Page images and extracted text
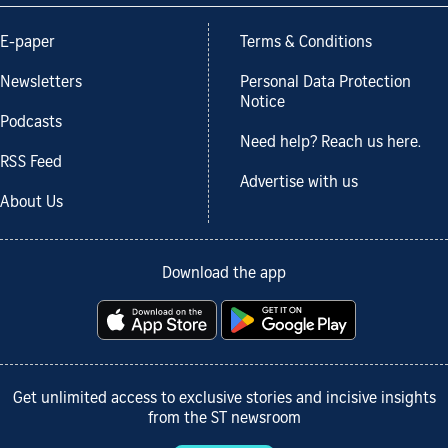
E-paper
Terms & Conditions
Newsletters
Personal Data Protection
Notice
Podcasts
Need help? Reach us here.
RSS Feed
Advertise with us
About Us
Download the app
Get unlimited access to exclusive stories and incisive insights
from the ST newsroom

**WHAT YOU NEED TO DO**
Each line from the one containing "Need help? Reach us here." to the close of the records must appear in the output exactly, and no other line.

**FINISHED EXERCISE**
Need help? Reach us here.
RSS Feed
Advertise with us
About Us
Download the app
Get unlimited access to exclusive stories and incisive insights
from the ST newsroom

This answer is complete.